» **Work instruction**
Quote the records beneath, complete and exact. Leave out images.

» **Data to use**
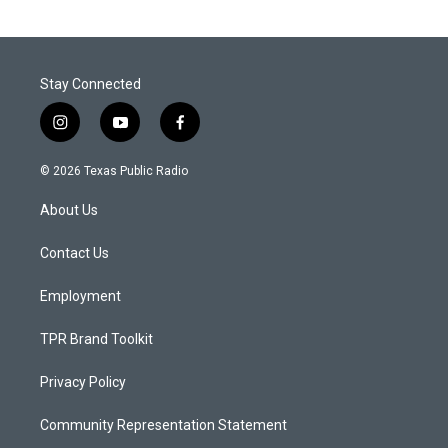
Stay Connected
i
y
f
n
o
a
s
u
c
© 2026 Texas Public Radio
t
t
e
a
u
b
About Us
g
b
o
r
e
o
a
k
Contact Us
m
Employment
TPR Brand Toolkit
Privacy Policy
Community Representation Statement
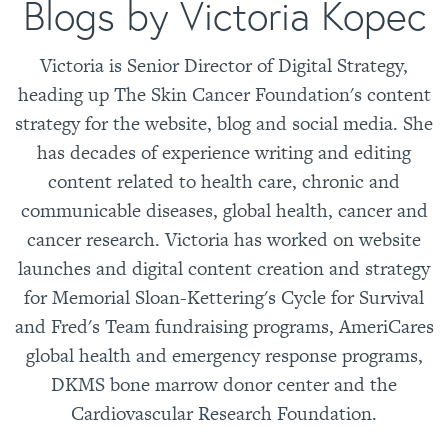
Blogs by Victoria Kopec
Victoria is Senior Director of Digital Strategy,
heading up The Skin Cancer Foundation's content
strategy for the website, blog and social media. She
has decades of experience writing and editing
content related to health care, chronic and
communicable diseases, global health, cancer and
cancer research. Victoria has worked on website
launches and digital content creation and strategy
for Memorial Sloan-Kettering's Cycle for Survival
and Fred's Team fundraising programs, AmeriCares
global health and emergency response programs,
DKMS bone marrow donor center and the
Cardiovascular Research Foundation.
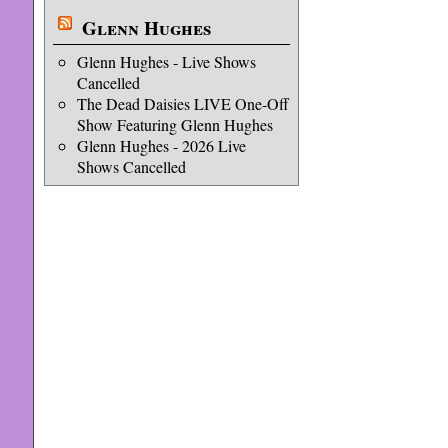
Glenn Hughes
Glenn Hughes - Live Shows
Cancelled
The Dead Daisies LIVE One-Off
Show Featuring Glenn Hughes
Glenn Hughes - 2026 Live
Shows Cancelled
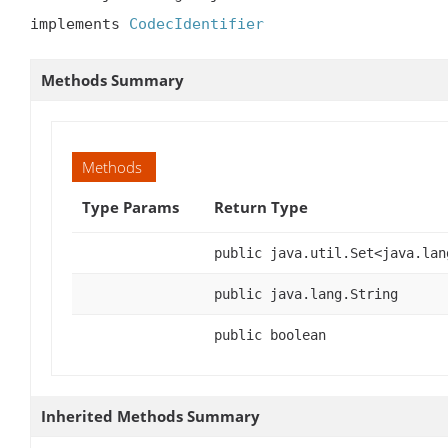
implements 
CodecIdentifier
Methods Summary
Methods
Type Params
Return Type
public java.util.Set<java.lan
public java.lang.String
public boolean
Inherited Methods Summary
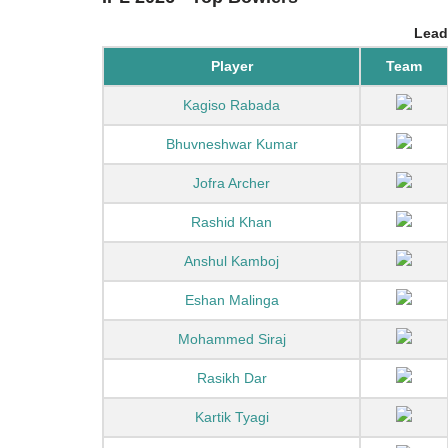
Lead
Player
Team
Kagiso Rabada
Bhuvneshwar Kumar
Jofra Archer
Rashid Khan
Anshul Kamboj
Eshan Malinga
Mohammed Siraj
Rasikh Dar
Kartik Tyagi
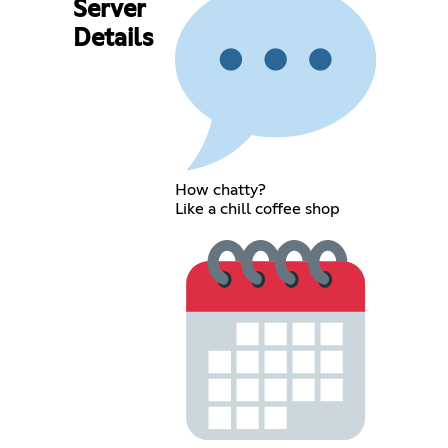
Server
Details
How chatty?
Like a chill coffee shop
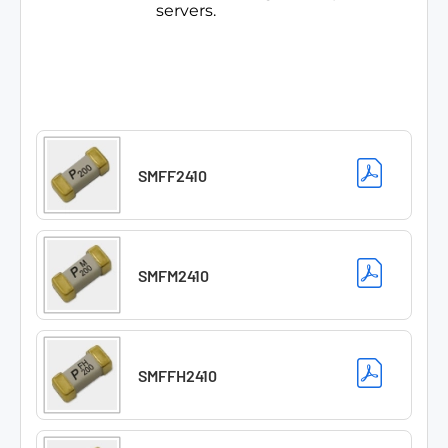
servers.
SMFF2410
SMFM2410
SMFFH2410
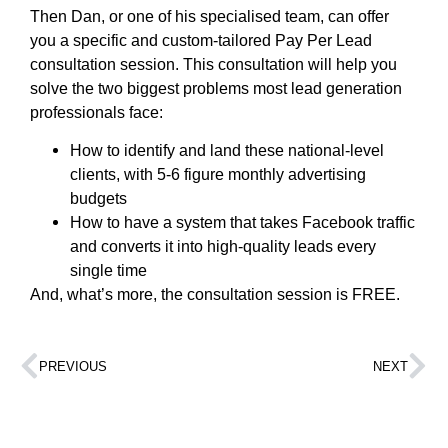
Then Dan, or one of his specialised team, can offer
you a specific and custom-tailored Pay Per Lead
consultation session. This consultation will help you
solve the two biggest problems most lead generation
professionals face:
How to identify and land these national-level
clients, with 5-6 figure monthly advertising
budgets
How to have a system that takes Facebook traffic
and converts it into high-quality leads every
single time
And, what’s more, the consultation session is FREE.
PREVIOUS
NEXT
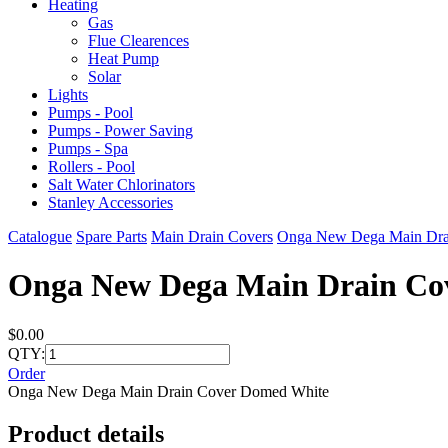
Heating
Gas
Flue Clearences
Heat Pump
Solar
Lights
Pumps - Pool
Pumps - Power Saving
Pumps - Spa
Rollers - Pool
Salt Water Chlorinators
Stanley Accessories
Catalogue
Spare Parts
Main Drain Covers
Onga New Dega Main Dra
Onga New Dega Main Drain Co
$0.00
QTY:
Order
Onga New Dega Main Drain Cover Domed White
Product details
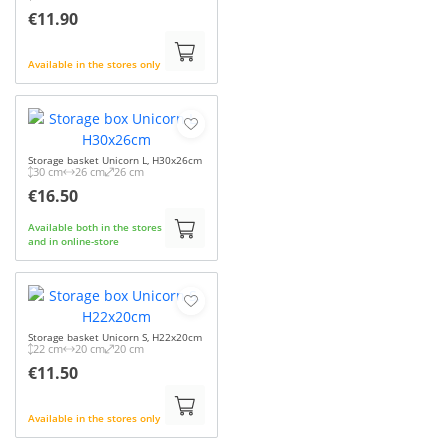
€11.90
Available in the stores only
Storage basket Unicorn L, H30x26cm
30 cm
26 cm
26 cm
€16.50
Available both in the stores
and in online-store
Storage basket Unicorn S, H22x20cm
22 cm
20 cm
20 cm
€11.50
Available in the stores only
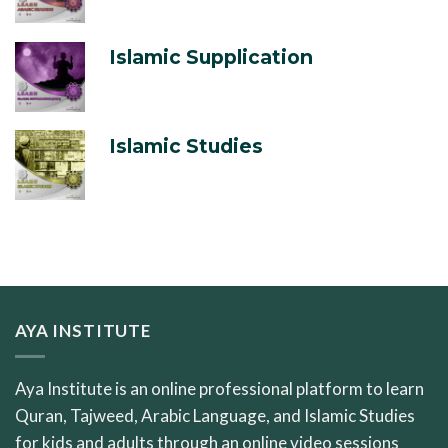
Islamic Supplication
Islamic Studies
AYA INSTITUTE
Aya Institute is an online professional platform to learn
Quran, Tajweed, Arabic Language, and Islamic Studies
for kids and adults through an online video sessions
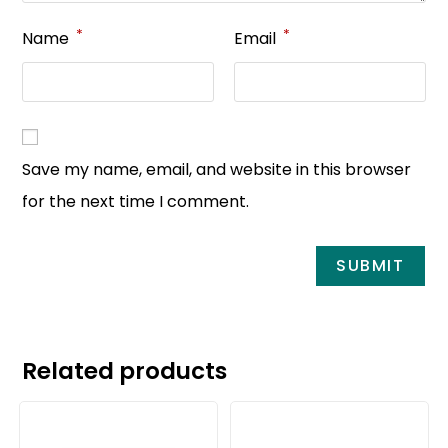
*
*
Name
Email
Save my name, email, and website in this browser
for the next time I comment.
Related products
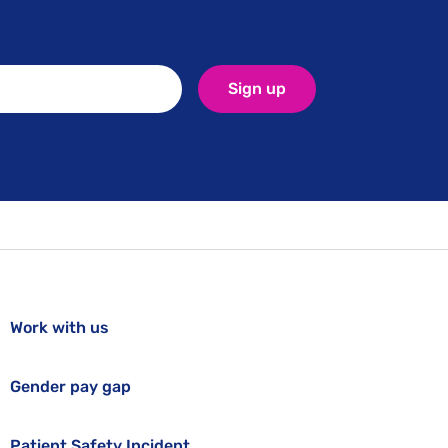
Sign up
Work with us
Gender pay gap
Patient Safety Incident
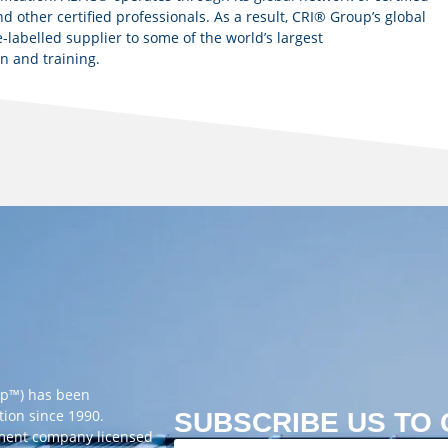
d other certified professionals. As a result, CRI® Group’s global
-labelled supplier to some of the world’s largest
on and training.
up™) has been
tion since 1990.
SUBSCRIBE US TO
ement company licensed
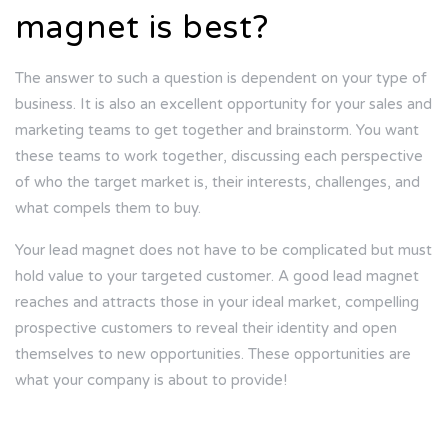
magnet is best?
The answer to such a question is dependent on your type of
business. It is also an excellent opportunity for your sales and
marketing teams to get together and brainstorm. You want
these teams to work together, discussing each perspective
of who the target market is, their interests, challenges, and
what compels them to buy.
Your lead magnet does not have to be complicated but must
hold value to your targeted customer. A good lead magnet
reaches and attracts those in your ideal market, compelling
prospective customers to reveal their identity and open
themselves to new opportunities. These opportunities are
what your company is about to provide!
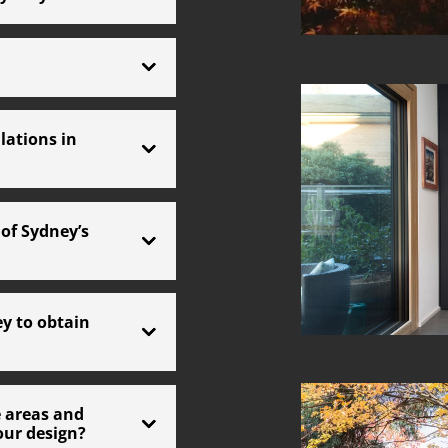
lations in
of Sydney’s
ey to obtain
 areas and
our design?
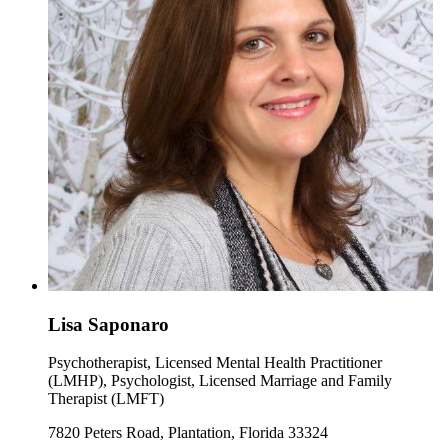
Lisa Saponaro
Psychotherapist, Licensed Mental Health Practitioner
(LMHP), Psychologist, Licensed Marriage and Family
Therapist (LMFT)
7820 Peters Road, Plantation, Florida 33324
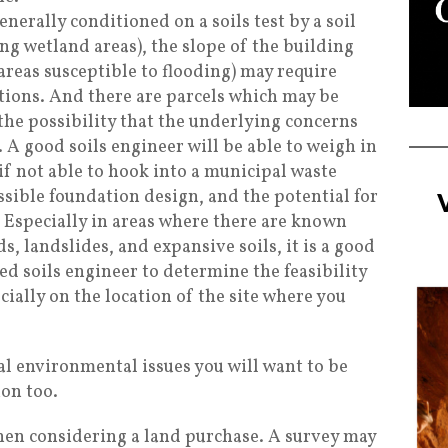
enerally conditioned on a soils test by a soil
ing wetland areas), the slope of the building
, areas susceptible to flooding) may require
tions. And there are parcels which may be
he possibility that the underlying concerns
 A good soils engineer will be able to weigh in
(if not able to hook into a municipal waste
ssible foundation design, and the potential for
. Especially in areas where there are known
s, landslides, and expansive soils, it is a good
ied soils engineer to determine the feasibility
cially on the location of the site where you
al environmental issues you will want to be
ion too.
when considering a land purchase. A survey may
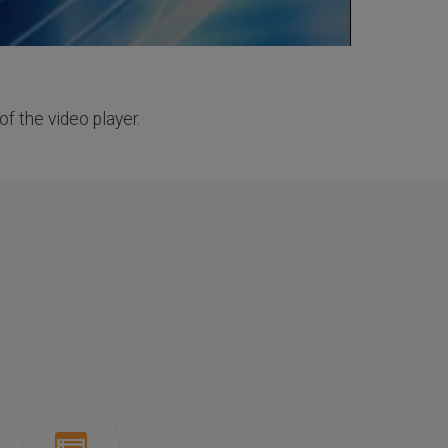
of the video player.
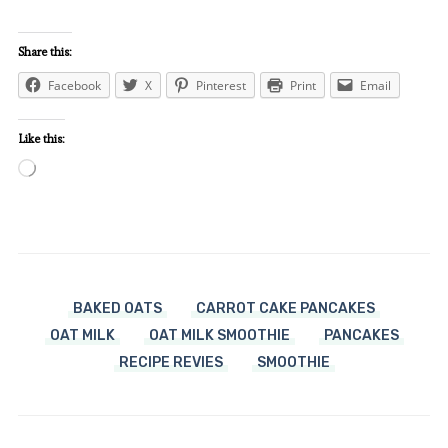
Share this:
Facebook
X
Pinterest
Print
Email
Like this:
Loading…
BAKED OATS
CARROT CAKE PANCAKES
OAT MILK
OAT MILK SMOOTHIE
PANCAKES
RECIPE REVIES
SMOOTHIE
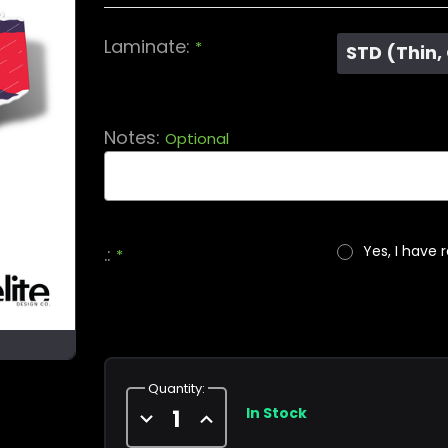
Laminate:
*
STD (Thin,
Notes:
Optional
Yes, I have 
.:
*
Current
Stock:
Quantity:
In Stock
Decrease
Increase
Quantity
Quantity
of
of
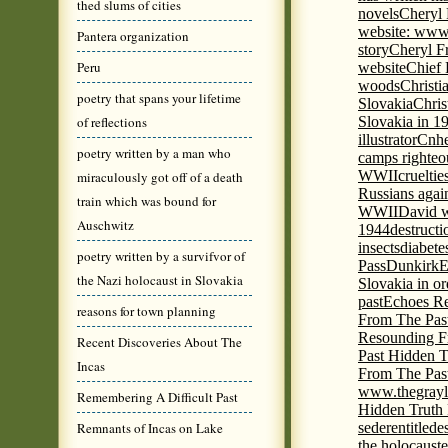
thed slums of cities
novels
Cheryl 
website: www
Pantera organization
story
Cheryl Fr
Peru
website
Chief
woods
Christi
poetry that spans your lifetime
Slovakia
Chris
of reflections
Slovakia in 1
illustrator
Cnhe
poetry written by a man who
camps righteo
WWII
cruelti
miraculously got off of a death
Russians agai
train which was bound for
WWII
David w
Auschwitz
1944
destructi
insects
diabete
poetry written by a survifvor of
Pass
Dunkirk
E
the Nazi holocaust in Slovakia
Slovakia in or
past
Echoes Re
reasons for town planning
From The Pas
Resounding F
Recent Discoveries About The
Past Hidden T
Incas
From The Pas
www.thegrayl
Remembering A Difficult Past
Hidden Truth
Remnants of Incas on Lake
seder
entitled
e
the holocaust
e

» **Worked solution**
Stay Connected
i
y
f
n
o
a
s
u
c
© 2026 Texas Public Radio
t
t
e
a
u
b
About Us
g
b
o
r
e
o
a
k
Contact Us
m
Employment
TPR Brand Toolkit
Privacy Policy
Community Representation Statement
Blogs by Victoria Kopec
Victoria is Senior Director of Digital Strategy,
heading up The Skin Cancer Foundation's content
strategy for the website, blog and social media. She
has decades of experience writing and editing
content related to health care, chronic and
communicable diseases, global health, cancer and
cancer research. Victoria has worked on website
launches and digital content creation and strategy
for Memorial Sloan-Kettering's Cycle for Survival
and Fred's Team fundraising programs, AmeriCares
global health and emergency response programs,
DKMS bone marrow donor center and the
Cardiovascular Research Foundation.
Glenn Hughes
Glenn Hughes - Live Shows
Cancelled
The Dead Daisies LIVE One-Off
Show Featuring Glenn Hughes
Glenn Hughes - 2026 Live
Shows Cancelled
implements 
CodecIdentifier
Methods Summary
Methods
Type Params
Return Type
public java.util.Set<java.lan
public java.lang.String
public boolean
Inherited Methods Summary
Lead
Player
Team
Kagiso Rabada
Bhuvneshwar Kumar
Jofra Archer
Rashid Khan
Anshul Kamboj
Eshan Malinga
Mohammed Siraj
Rasikh Dar
Kartik Tyagi
Server
Details
How chatty?
Like a chill coffee shop
servers.
SMFF2410
SMFM2410
SMFFH2410
Then Dan, or one of his specialised team, can offer
you a specific and custom-tailored Pay Per Lead
consultation session. This consultation will help you
solve the two biggest problems most lead generation
professionals face:
How to identify and land these national-level
clients, with 5-6 figure monthly advertising
budgets
How to have a system that takes Facebook traffic
and converts it into high-quality leads every
single time
And, what’s more, the consultation session is FREE.
PREVIOUS
NEXT
Heating
Gas
Flue Clearences
Heat Pump
Solar
Lights
Pumps - Pool
Pumps - Power Saving
Pumps - Spa
Rollers - Pool
Salt Water Chlorinators
Stanley Accessories
Catalogue
Spare Parts
Main Drain Covers
Onga New Dega Main Dra
Onga New Dega Main Drain Co
$0.00
QTY:
Order
Onga New Dega Main Drain Cover Domed White
Product details
€11.90
Available in the stores only
Storage basket Unicorn L, H30x26cm
30 cm
26 cm
26 cm
€16.50
Available both in the stores
and in online-store
Storage basket Unicorn S, H22x20cm
22 cm
20 cm
20 cm
€11.50
Available in the stores only
Islamic Supplication
Islamic Studies
AYA INSTITUTE
Aya Institute is an online professional platform to learn
Quran, Tajweed, Arabic Language, and Islamic Studies
for kids and adults through an online video sessions
*
*
Name
Email
Save my name, email, and website in this browser
for the next time I comment.
Related products
Sign up
Work with us
Gender pay gap
Patient Safety Incident
d other certified professionals. As a result, CRI® Group’s global
-labelled supplier to some of the world’s largest
on and training.
up™) has been
tion since 1990.
SUBSCRIBE US TO
ement company licensed
magnet is best?
The answer to such a question is dependent on your type of
business. It is also an excellent opportunity for your sales and
marketing teams to get together and brainstorm. You want
these teams to work together, discussing each perspective
of who the target market is, their interests, challenges, and
what compels them to buy.
Your lead magnet does not have to be complicated but must
hold value to your targeted customer. A good lead magnet
reaches and attracts those in your ideal market, compelling
prospective customers to reveal their identity and open
themselves to new opportunities. These opportunities are
what your company is about to provide!
lations in
of Sydney’s
ey to obtain
 areas and
our design?
Lisa Saponaro
Psychotherapist, Licensed Mental Health Practitioner
(LMHP), Psychologist, Licensed Marriage and Family
Therapist (LMFT)
7820 Peters Road, Plantation, Florida 33324
enerally conditioned on a soils test by a soil
ing wetland areas), the slope of the building
, areas susceptible to flooding) may require
tions. And there are parcels which may be
he possibility that the underlying concerns
 A good soils engineer will be able to weigh in
(if not able to hook into a municipal waste
ssible foundation design, and the potential for
. Especially in areas where there are known
s, landslides, and expansive soils, it is a good
ied soils engineer to determine the feasibility
cially on the location of the site where you
al environmental issues you will want to be
ion too.
when considering a land purchase. A survey may
of the video player.
Share this:
Facebook
X
Pinterest
Print
Email
Like this:
Loading…
BAKED OATS
CARROT CAKE PANCAKES
OAT MILK
OAT MILK SMOOTHIE
PANCAKES
RECIPE REVIES
SMOOTHIE
Laminate:
*
STD (Thin,
Notes:
Optional
Yes, I have 
.:
*
Current
Stock:
Quantity:
In Stock
Decrease
Increase
Quantity
Quantity
of
of
thed slums of cities
novels
Cheryl 
website: www
Pantera organization
story
Cheryl Fr
Peru
website
Chief
woods
Christi
poetry that spans your lifetime
Slovakia
Chris
of reflections
Slovakia in 1
illustrator
Cnhe
poetry written by a man who
camps righteo
WWII
cruelti
miraculously got off of a death
Russians agai
train which was bound for
WWII
David w
Auschwitz
1944
destructi
insects
diabete
poetry written by a survifvor of
Pass
Dunkirk
E
the Nazi holocaust in Slovakia
Slovakia in or
past
Echoes Re
reasons for town planning
From The Pas
Resounding F
Recent Discoveries About The
Past Hidden T
Incas
From The Pas
www.thegrayl
Remembering A Difficult Past
Hidden Truth
Remnants of Incas on Lake
seder
entitled
e
the holocaust
e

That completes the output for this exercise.